TASK ITEM>
Copy the lines below that contain "white".

Saved entries
-.-.-
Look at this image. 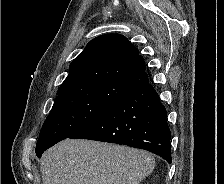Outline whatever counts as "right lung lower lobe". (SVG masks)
Masks as SVG:
<instances>
[{"mask_svg": "<svg viewBox=\"0 0 224 184\" xmlns=\"http://www.w3.org/2000/svg\"><path fill=\"white\" fill-rule=\"evenodd\" d=\"M68 138L127 145L172 162L167 112L148 82L130 89L98 118Z\"/></svg>", "mask_w": 224, "mask_h": 184, "instance_id": "1", "label": "right lung lower lobe"}]
</instances>
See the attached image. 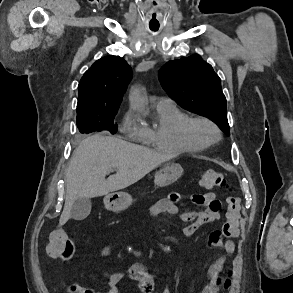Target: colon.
Listing matches in <instances>:
<instances>
[{"instance_id":"1","label":"colon","mask_w":293,"mask_h":293,"mask_svg":"<svg viewBox=\"0 0 293 293\" xmlns=\"http://www.w3.org/2000/svg\"><path fill=\"white\" fill-rule=\"evenodd\" d=\"M200 185L203 188H221L231 191L222 173L208 169L200 175ZM240 212V199L231 195L227 198L226 221L222 227V234L225 237H236L238 235V221ZM46 253L52 259H59L63 262L70 261L75 253V247L70 234L61 229L52 232L49 243L46 246ZM231 283V271L218 277L217 287L219 290H226Z\"/></svg>"}]
</instances>
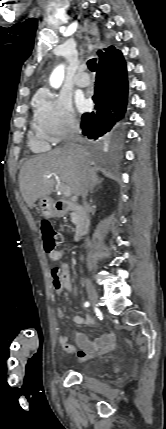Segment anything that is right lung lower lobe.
Returning a JSON list of instances; mask_svg holds the SVG:
<instances>
[{
	"label": "right lung lower lobe",
	"mask_w": 166,
	"mask_h": 429,
	"mask_svg": "<svg viewBox=\"0 0 166 429\" xmlns=\"http://www.w3.org/2000/svg\"><path fill=\"white\" fill-rule=\"evenodd\" d=\"M94 111L84 113L81 129L89 139H100L117 131L127 107L128 81L125 60L117 50L113 56L98 61Z\"/></svg>",
	"instance_id": "obj_1"
}]
</instances>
-.-.-
YOUR RESPONSE>
[{"mask_svg": "<svg viewBox=\"0 0 224 184\" xmlns=\"http://www.w3.org/2000/svg\"><path fill=\"white\" fill-rule=\"evenodd\" d=\"M68 138L127 145L172 162L167 112L148 82L130 89L98 118Z\"/></svg>", "mask_w": 224, "mask_h": 184, "instance_id": "1", "label": "right lung lower lobe"}]
[{"instance_id":"1","label":"colon","mask_w":293,"mask_h":293,"mask_svg":"<svg viewBox=\"0 0 293 293\" xmlns=\"http://www.w3.org/2000/svg\"><path fill=\"white\" fill-rule=\"evenodd\" d=\"M200 185L203 188H221L231 191L222 173L208 169L200 175ZM240 212V199L231 195L227 198L226 221L222 227V234L225 237H236L238 235V221ZM46 253L52 259H59L63 262L70 261L75 253V247L70 234L61 229L52 232L49 243L46 246ZM231 283V271L218 277L217 287L219 290H226Z\"/></svg>"}]
	"mask_svg": "<svg viewBox=\"0 0 166 429\" xmlns=\"http://www.w3.org/2000/svg\"><path fill=\"white\" fill-rule=\"evenodd\" d=\"M94 111L84 113L81 129L89 139H100L117 131L127 107L128 81L125 60L117 50L113 56L98 61Z\"/></svg>",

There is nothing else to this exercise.